Cardano創業者のチャールズ・ホスキンソン氏が、Bitcoin DeFi(BTCFi)をDeFi分野で最大の成長領域の一つと位置付け、Cardanoが同市場で先行優位を確保できるとの見方を示した。BTCFi市場にはまだ決定的な勝者が存在せず、ブリッジの安全性とプライバシー対応が競争軸になると訴えている。
ブロックチェーンメディアのThe Crypto Basicが21日(現地時間)に報じたところによると、ホスキンソン氏は、BTCFiを巡る競争について「市場を主導するプロジェクトはまだない」と指摘した。そのうえで、Cardanoは技術面の強みと先行優位を備えていると主張した。
今回の発言は、Starknetが投入した「strkBTC」ブリッジの3段階構造を説明する資料を受けたもの。ホスキンソン氏は、業界がCardanoに勝機のある競争局面に入ったとの認識を示し、BTCFiをDeFiにおける最大の成長分野と評価した。現時点では特定のプロジェクトが市場を支配している状況ではないとも述べた。
BTCFi市場では、Bitcoinの流動性をDeFiに取り込みつつ、中央集権的なカストディアンや脆弱なブリッジ構造への依存をいかに下げるかが焦点となっている。報道では、BTCFiを、トラストミニマイズドなBitcoinブリッジとプライバシー重視のDeFiサービスを組み合わせる潮流として紹介。利用者や機関投資家が取引履歴を全面的に開示せずに、レンディングや取引、利回り獲得に参加できる仕組みの重要性が高まっているとした。
関連技術としては、ゼロ知識証明、シールド取引、BitVMシステム、ZK検証、1-of-N型のセキュリティモデルなどが挙げられた。こうした技術は、ブリッジのハッキングリスクを抑え、単一障害点を減らす方向で設計されているという。DeFiLlamaの集計では、暗号資産ブリッジプロトコルの総預かり資産(TVL)は約400億ドル。 一方で、ブリッジは大規模な流動性が集まるため、過去のDeFi攻撃でも主要な標的になってきたとされる。

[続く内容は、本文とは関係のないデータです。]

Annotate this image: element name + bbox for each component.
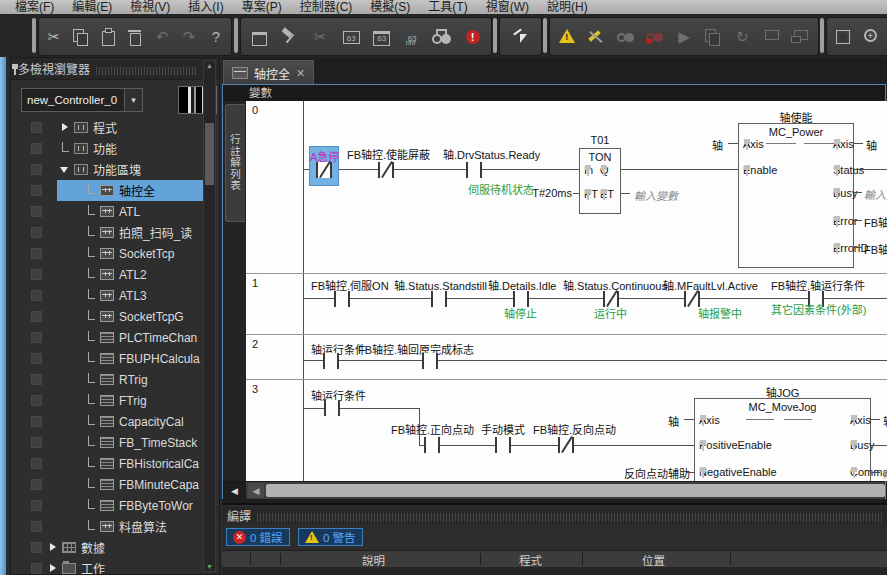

市場機会の大きさも背景にある。Bitcoinの時価総額は足元で約1兆5000億ドル規模に達しているが、保有者の相当数は資産をDeFiアプリケーションで運用せずに保有したままだという。一方、Bitcoin基盤のDeFiエコシステムはStacks、Rootstock、Bitlayer、Citreaなどを中心に拡大しているものの、TVLは依然としてEthereumのDeFiを下回るとしている。
こうした中、Cardanoは研究主導のUTXOアーキテクチャと、プライバシー特化のパートナーチェーン「Midnight」を軸に、市場主導権の獲得を狙う。Cardano支持層は、UTXOモデルが安全なブリッジやアトミックスワップに強みを持つとみている。Midnightは、ゼロ知識証明と選択的情報開示の仕組みによって、プライバシーと規制対応の両立を目指すという。
CardanoのBitcoin戦略は、2026年3月に一つの節目を迎えた。FluidTokensがメインネット上で初のネイティブなBitcoin-Cardanoアトミックスワップを完了し、ブリッジやラップド資産を使わずに、信頼に依存しないBTC-ADA取引が可能になったとしている。その後ホスキンソン氏は、より多くのBitcoin流動性をCardanoとMidnightに呼び込み、プライベートローンや利回り型アプリケーションへ広げる計画を強調してきた。
同氏は、2026年のCardanoネットワークにおけるDeFi拡大について、「成否を左右するテーマ」とも位置付けた。これに合わせて、「Lace Wallet 2.0」はCardano、Bitcoin、Midnightへの対応を追加。エコシステム全体でも、ノード改善やLeiosの拡張作業を含むプロトコルアップグレードを進めている。
機関需要の変化も追い風になっているという。2026年に入り、プライバシーツールに対する機関投資家の需要が拡大し、開発者は長期的な採用に向けてプライバシーを中核要素と位置付けている。トークン移転よりも機微データのクロスチェーン移転の方が難しいとの見方を踏まえ、BTCFiを巡る競争は単なるブリッジ競争ではなく、プライバシーとセキュリティ設計を競う局面へ移りつつあるとした。
ホスキンソン氏はXへの投稿で、「これは我々が勝てるレースだ。DeFiで最大の成長領域であり、まだ市場リーダーはいない。優秀なチームが追ってきているが、我々には先行優位と適切な技術がある」と述べた。